医薬品の個人輸入代行業者に頼る理由と代行業者の特徴

私たちも、海外から医薬品を輸入することは可能です。
ではなぜ、輸入代行業者は存在し、彼らを介して購入するという手間を踏む必要があるのでしょうか。
まず、法律上の問題があります。
薬事法などによる制限です。
きちんとした目的がなければ、個人で輸入することはできません。
加えて、使用は輸入者本人のみに限定されているため、仕入れた医薬品を他者に販売することはもちろん、譲ることも許可されていません。
個人が輸入を必要とする目的については、ある国の処方箋が必要であることが認められています。
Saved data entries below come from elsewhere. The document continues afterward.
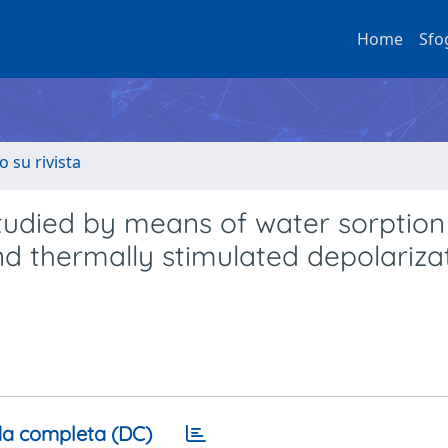
Home
Sfo
o su rivista
 studied by means of water sorption
d thermally stimulated depolariza
a completa (DC)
どういうことかというと、例えば以前に海外で治療を受け、日本に帰国した後も薬の服用を続ける場合に、薬もその国で処方されたものが必要となるのです。
自分の病気を完治させるためには、医薬品を輸入しなければいけないという訳です。
また、その理由であったとしても、輸入前に地方厚生局に書類を提出して、薬事法に抵触していないことを示さなければいけません。
薬の範囲によっては、税関での確認のみで済む場合もありますが、具体的にどの薬がそうなのか、自分が求める医薬品は該当するのかを調べなければならないという手間もあります。
逆に、一切の輸入が禁じられている薬もあります。
覚せい剤など、日本で所持しているだけでも処罰の対象になる薬が該当します。
このように、個人で輸入するには手間と時間がかかります。
それらを省いたり、また必要な知識を補う意味もあって、個人輸入代行業者に頼るケースが多いのです。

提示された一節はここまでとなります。